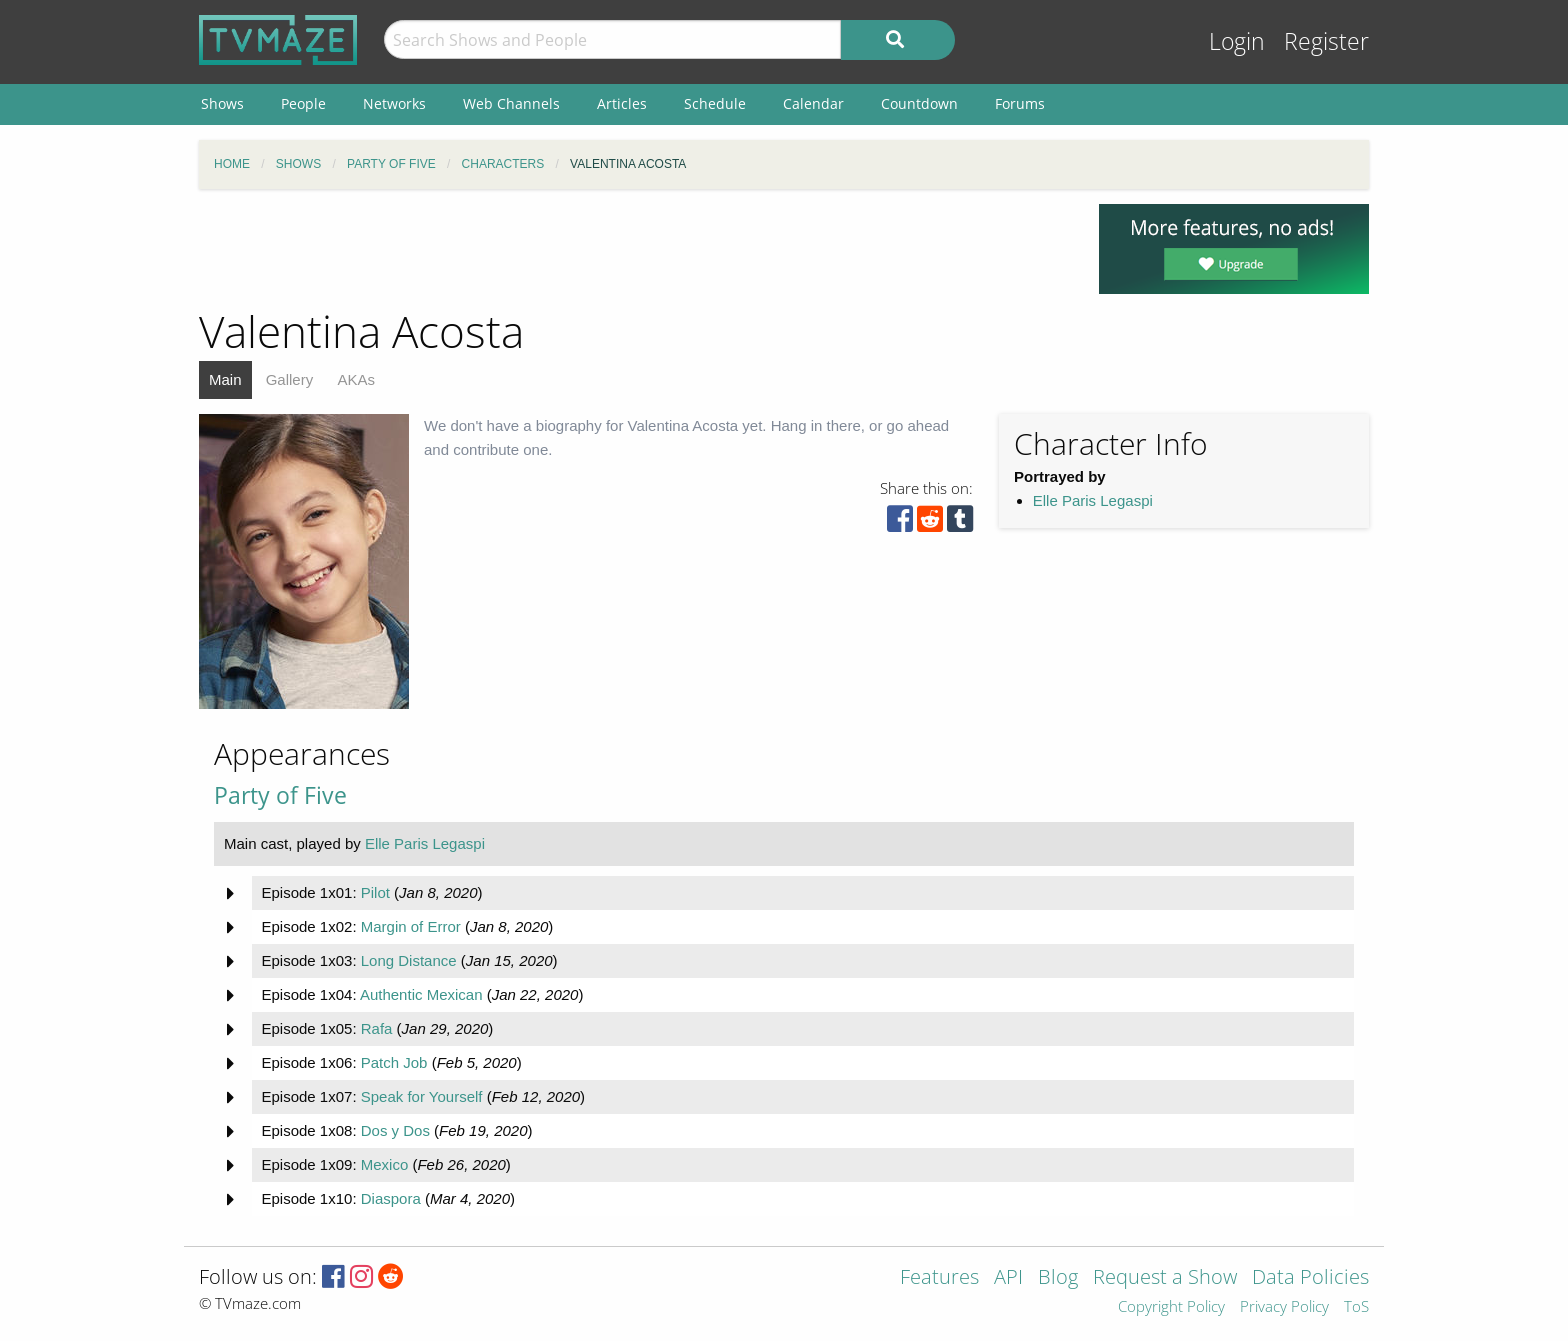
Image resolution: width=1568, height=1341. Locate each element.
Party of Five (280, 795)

---

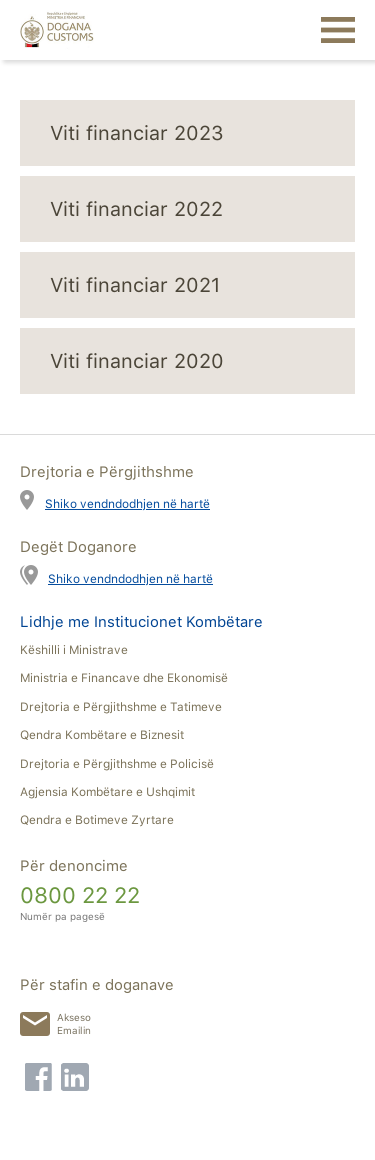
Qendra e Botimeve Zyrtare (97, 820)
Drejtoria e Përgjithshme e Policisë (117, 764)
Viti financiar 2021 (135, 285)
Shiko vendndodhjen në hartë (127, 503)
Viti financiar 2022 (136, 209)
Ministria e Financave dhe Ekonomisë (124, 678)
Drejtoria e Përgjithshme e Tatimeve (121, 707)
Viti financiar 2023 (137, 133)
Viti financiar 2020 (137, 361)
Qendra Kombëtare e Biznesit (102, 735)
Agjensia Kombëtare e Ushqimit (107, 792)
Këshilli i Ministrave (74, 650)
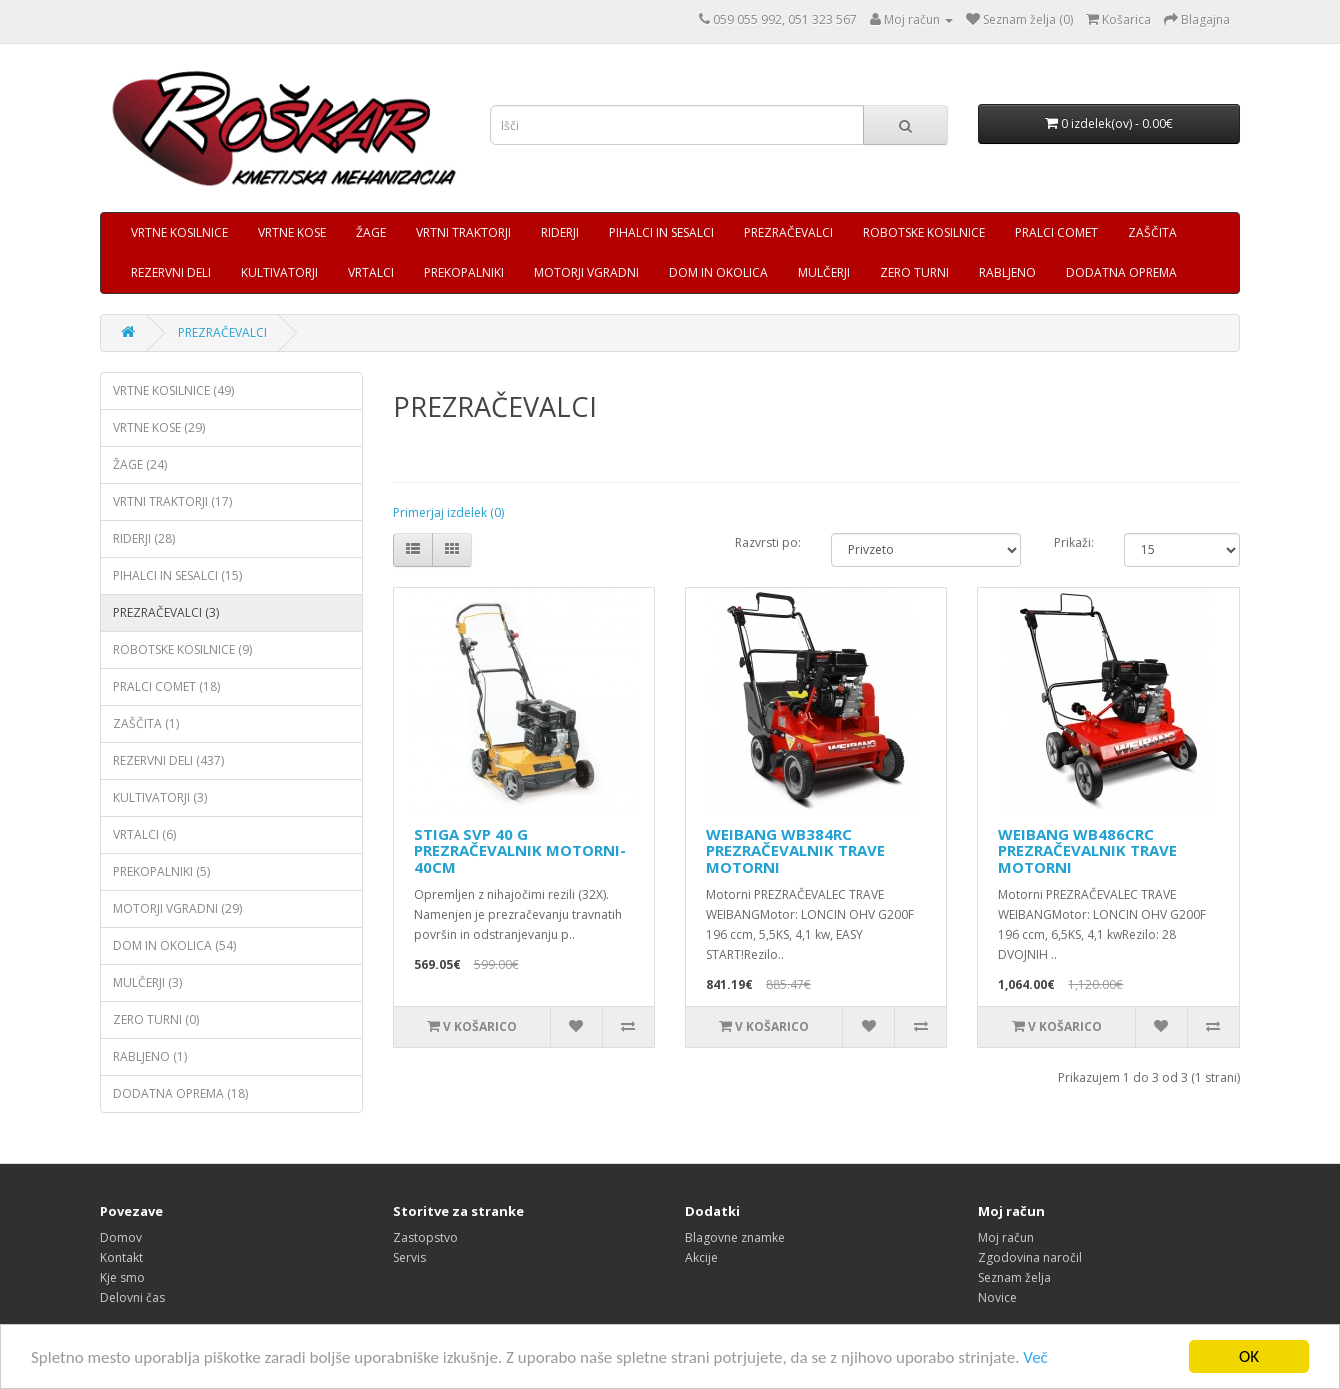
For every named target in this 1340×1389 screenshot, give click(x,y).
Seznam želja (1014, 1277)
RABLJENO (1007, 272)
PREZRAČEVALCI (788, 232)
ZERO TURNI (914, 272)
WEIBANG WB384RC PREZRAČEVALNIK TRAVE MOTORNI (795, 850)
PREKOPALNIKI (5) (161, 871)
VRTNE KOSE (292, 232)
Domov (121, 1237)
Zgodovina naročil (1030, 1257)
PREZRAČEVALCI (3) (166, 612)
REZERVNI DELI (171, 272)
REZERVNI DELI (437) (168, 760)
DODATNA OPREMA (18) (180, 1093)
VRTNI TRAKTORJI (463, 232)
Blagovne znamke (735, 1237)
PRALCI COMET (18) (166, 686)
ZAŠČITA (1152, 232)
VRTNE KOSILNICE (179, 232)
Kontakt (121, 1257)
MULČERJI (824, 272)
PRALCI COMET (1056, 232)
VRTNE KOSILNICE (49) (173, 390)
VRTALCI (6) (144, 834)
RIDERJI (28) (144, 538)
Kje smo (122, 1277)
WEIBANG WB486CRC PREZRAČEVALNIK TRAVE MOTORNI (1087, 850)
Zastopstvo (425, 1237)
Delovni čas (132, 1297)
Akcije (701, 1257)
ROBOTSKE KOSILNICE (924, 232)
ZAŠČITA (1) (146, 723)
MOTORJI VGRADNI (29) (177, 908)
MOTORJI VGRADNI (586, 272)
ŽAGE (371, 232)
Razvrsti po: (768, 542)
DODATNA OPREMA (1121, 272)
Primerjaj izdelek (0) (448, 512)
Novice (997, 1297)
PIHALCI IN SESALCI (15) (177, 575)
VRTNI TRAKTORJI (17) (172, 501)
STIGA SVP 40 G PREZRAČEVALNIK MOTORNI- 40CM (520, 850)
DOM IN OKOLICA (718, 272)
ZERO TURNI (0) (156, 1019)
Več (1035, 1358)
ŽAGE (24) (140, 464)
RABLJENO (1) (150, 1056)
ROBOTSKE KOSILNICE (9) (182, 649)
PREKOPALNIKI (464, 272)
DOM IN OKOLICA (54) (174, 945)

__What is required__: Your answer should be the lines above, from the line containing "REZERVNI DELI (171, 272)" up to and including the line containing "DOM IN OKOLICA (54) (174, 945)", reproduced exactly and with nothing else.

__Answer to this task__:
REZERVNI DELI (171, 272)
REZERVNI DELI (437) (168, 760)
DODATNA OPREMA (18) (180, 1093)
VRTNI TRAKTORJI (463, 232)
Blagovne znamke (735, 1237)
PRALCI COMET (18) (166, 686)
ZAŠČITA (1152, 232)
VRTNE KOSILNICE (179, 232)
Kontakt (121, 1257)
MULČERJI (824, 272)
PRALCI COMET (1056, 232)
VRTNE KOSILNICE (49) (173, 390)
VRTALCI (6) (144, 834)
RIDERJI (28) (144, 538)
Kje smo (122, 1277)
WEIBANG WB486CRC PREZRAČEVALNIK TRAVE MOTORNI (1087, 850)
Zastopstvo (425, 1237)
Delovni čas (132, 1297)
Akcije (701, 1257)
ROBOTSKE KOSILNICE (924, 232)
ZAŠČITA (1) (146, 723)
MOTORJI VGRADNI (29) (177, 908)
MOTORJI VGRADNI (586, 272)
ŽAGE (371, 232)
Razvrsti po: (768, 542)
DODATNA OPREMA (1121, 272)
Primerjaj izdelek (0) (448, 512)
Novice (997, 1297)
PIHALCI IN SESALCI (15) (177, 575)
VRTNI TRAKTORJI (17) (172, 501)
STIGA SVP 40 G PREZRAČEVALNIK MOTORNI- 40CM (520, 850)
DOM IN OKOLICA (718, 272)
ZERO TURNI (0) (156, 1019)
Več (1035, 1358)
ŽAGE (24) (140, 464)
RABLJENO (1) (150, 1056)
ROBOTSKE KOSILNICE (9) (182, 649)
PREKOPALNIKI (464, 272)
DOM IN OKOLICA (54) (174, 945)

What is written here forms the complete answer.